ACTIVITY
Set down exactly the lines below between the line holding "Identify the location of 4K・8K." and the line holding "Image resolution: width=960", inclusive; no other line belongs in the answer.

[EXERCISE MATERIAL Boundary: Start]

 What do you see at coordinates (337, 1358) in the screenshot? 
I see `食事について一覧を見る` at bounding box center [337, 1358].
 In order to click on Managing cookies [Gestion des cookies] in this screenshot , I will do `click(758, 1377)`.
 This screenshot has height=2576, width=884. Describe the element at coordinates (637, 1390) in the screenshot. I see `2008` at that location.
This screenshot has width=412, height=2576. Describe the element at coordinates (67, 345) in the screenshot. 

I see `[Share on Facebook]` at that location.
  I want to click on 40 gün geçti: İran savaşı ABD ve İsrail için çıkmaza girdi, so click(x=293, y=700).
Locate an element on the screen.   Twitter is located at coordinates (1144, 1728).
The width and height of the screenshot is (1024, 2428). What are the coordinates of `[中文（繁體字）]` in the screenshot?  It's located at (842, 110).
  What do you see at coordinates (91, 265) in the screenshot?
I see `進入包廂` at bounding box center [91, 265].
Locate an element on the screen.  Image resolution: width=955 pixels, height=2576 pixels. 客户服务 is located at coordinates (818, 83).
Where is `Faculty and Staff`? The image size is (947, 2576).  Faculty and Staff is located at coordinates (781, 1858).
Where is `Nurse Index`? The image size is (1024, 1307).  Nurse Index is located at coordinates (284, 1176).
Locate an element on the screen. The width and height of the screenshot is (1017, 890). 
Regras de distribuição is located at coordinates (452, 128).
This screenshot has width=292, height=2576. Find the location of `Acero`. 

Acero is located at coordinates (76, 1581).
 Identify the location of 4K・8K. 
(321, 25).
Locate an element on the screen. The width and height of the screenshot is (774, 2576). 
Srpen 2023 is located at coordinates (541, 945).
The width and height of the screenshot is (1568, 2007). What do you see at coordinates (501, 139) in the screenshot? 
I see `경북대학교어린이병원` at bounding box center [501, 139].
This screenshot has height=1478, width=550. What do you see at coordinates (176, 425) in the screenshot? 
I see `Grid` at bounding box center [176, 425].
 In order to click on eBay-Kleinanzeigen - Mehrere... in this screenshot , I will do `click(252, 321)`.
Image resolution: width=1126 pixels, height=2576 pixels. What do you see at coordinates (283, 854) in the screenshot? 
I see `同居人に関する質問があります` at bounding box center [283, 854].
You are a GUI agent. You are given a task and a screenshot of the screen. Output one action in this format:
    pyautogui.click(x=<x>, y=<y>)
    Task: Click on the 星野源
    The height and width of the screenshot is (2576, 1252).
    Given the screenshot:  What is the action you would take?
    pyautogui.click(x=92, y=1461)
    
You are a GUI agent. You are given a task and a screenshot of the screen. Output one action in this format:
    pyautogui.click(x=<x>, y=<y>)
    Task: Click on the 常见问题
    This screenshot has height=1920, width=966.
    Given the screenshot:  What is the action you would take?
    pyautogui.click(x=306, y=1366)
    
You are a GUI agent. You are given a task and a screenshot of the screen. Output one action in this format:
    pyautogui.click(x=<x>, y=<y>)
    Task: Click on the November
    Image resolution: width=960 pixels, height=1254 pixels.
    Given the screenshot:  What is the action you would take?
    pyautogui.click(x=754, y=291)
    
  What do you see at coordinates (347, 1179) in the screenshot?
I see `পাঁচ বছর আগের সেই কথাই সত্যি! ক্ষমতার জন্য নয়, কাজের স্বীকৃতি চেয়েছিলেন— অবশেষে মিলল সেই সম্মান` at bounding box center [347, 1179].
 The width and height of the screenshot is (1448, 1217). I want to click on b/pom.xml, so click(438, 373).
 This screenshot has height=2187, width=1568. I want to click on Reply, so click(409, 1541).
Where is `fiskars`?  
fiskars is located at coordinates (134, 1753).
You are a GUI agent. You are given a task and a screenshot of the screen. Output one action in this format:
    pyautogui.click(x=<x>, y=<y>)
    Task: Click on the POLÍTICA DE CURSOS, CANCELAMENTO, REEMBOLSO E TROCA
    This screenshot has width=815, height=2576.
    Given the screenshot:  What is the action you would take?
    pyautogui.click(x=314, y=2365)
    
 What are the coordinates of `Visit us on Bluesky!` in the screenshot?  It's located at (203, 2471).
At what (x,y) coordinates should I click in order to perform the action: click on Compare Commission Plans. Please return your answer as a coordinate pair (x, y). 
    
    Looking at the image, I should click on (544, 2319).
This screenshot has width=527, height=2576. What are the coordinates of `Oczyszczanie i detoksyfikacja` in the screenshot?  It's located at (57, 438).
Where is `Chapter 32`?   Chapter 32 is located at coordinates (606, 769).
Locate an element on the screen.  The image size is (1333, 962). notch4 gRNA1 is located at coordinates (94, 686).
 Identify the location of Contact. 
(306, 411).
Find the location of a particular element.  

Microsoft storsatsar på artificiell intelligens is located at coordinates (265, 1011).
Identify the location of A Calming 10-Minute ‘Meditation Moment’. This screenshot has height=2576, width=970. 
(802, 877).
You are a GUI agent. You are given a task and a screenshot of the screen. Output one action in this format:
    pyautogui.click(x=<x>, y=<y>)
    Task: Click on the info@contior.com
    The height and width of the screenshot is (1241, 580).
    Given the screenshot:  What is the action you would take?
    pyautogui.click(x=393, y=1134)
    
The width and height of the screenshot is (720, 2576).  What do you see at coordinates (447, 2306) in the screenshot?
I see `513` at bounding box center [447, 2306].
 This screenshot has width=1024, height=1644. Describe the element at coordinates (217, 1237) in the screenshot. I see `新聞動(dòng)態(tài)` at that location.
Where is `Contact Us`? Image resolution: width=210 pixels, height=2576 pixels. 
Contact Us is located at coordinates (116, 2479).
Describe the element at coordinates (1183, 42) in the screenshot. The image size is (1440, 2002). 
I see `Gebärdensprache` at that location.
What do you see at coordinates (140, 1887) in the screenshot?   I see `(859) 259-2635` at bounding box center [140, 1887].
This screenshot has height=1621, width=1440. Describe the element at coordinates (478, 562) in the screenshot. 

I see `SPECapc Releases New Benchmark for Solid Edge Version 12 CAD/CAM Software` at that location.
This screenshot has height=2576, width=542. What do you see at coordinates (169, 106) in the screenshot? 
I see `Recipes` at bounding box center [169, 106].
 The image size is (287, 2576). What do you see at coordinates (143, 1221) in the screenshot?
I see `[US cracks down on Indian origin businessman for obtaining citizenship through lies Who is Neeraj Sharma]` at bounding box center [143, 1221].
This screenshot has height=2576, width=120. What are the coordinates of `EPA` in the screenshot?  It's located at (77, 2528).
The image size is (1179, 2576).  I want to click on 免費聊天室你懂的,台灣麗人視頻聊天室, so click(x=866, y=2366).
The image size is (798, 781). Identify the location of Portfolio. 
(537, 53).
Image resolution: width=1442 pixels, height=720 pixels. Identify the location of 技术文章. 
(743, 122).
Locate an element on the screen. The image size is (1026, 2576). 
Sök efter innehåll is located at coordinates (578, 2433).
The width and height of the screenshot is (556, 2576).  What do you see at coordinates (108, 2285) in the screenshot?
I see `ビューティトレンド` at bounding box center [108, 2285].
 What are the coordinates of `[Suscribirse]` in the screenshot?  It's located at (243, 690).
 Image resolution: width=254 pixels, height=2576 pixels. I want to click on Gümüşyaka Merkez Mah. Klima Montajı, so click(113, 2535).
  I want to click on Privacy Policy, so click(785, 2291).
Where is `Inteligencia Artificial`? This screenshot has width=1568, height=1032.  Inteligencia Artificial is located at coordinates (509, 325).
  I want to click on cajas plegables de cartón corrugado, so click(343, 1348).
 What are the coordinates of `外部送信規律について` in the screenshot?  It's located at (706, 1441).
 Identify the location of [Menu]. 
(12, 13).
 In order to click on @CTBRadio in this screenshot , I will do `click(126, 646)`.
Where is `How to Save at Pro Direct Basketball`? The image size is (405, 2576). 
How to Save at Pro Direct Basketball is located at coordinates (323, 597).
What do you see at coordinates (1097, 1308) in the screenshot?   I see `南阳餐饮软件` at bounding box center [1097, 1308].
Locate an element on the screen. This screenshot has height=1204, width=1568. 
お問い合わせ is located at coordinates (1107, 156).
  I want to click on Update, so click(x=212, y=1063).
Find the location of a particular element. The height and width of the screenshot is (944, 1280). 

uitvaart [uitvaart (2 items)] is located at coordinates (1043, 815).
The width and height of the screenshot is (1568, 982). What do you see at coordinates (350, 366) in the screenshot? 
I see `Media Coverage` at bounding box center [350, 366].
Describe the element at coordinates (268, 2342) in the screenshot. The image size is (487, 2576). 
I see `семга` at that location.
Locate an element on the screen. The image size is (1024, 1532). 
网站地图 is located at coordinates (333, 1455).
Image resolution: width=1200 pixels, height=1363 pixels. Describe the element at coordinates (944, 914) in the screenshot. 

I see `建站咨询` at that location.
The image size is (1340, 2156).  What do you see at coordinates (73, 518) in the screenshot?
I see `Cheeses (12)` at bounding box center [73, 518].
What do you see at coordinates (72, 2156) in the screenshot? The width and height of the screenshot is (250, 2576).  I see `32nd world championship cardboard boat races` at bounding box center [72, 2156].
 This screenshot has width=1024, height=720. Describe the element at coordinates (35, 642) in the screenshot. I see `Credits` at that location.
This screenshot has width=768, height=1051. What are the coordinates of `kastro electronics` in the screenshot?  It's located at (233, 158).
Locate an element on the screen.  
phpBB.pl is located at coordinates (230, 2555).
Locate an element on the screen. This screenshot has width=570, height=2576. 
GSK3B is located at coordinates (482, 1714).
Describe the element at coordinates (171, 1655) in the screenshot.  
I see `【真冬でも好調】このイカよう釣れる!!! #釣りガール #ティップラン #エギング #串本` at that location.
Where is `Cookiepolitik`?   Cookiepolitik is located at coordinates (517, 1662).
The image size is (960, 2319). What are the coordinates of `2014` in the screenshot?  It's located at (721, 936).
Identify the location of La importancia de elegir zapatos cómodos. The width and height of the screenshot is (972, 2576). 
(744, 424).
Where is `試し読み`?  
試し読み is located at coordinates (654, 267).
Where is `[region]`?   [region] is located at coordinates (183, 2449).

[EXERCISE MATERIAL Boundary: End]

RESULT FOR THIS EXERCISE
 Identify the location of 4K・8K. 
(321, 25).
Locate an element on the screen. The width and height of the screenshot is (774, 2576). 
Srpen 2023 is located at coordinates (541, 945).
The width and height of the screenshot is (1568, 2007). What do you see at coordinates (501, 139) in the screenshot? 
I see `경북대학교어린이병원` at bounding box center [501, 139].
This screenshot has height=1478, width=550. What do you see at coordinates (176, 425) in the screenshot? 
I see `Grid` at bounding box center [176, 425].
 In order to click on eBay-Kleinanzeigen - Mehrere... in this screenshot , I will do `click(252, 321)`.
Image resolution: width=1126 pixels, height=2576 pixels. What do you see at coordinates (283, 854) in the screenshot? 
I see `同居人に関する質問があります` at bounding box center [283, 854].
You are a GUI agent. You are given a task and a screenshot of the screen. Output one action in this format:
    pyautogui.click(x=<x>, y=<y>)
    Task: Click on the 星野源
    The height and width of the screenshot is (2576, 1252).
    Given the screenshot:  What is the action you would take?
    pyautogui.click(x=92, y=1461)
    
You are a GUI agent. You are given a task and a screenshot of the screen. Output one action in this format:
    pyautogui.click(x=<x>, y=<y>)
    Task: Click on the 常见问题
    This screenshot has height=1920, width=966.
    Given the screenshot:  What is the action you would take?
    pyautogui.click(x=306, y=1366)
    
You are a GUI agent. You are given a task and a screenshot of the screen. Output one action in this format:
    pyautogui.click(x=<x>, y=<y>)
    Task: Click on the November
    Image resolution: width=960 pixels, height=1254 pixels.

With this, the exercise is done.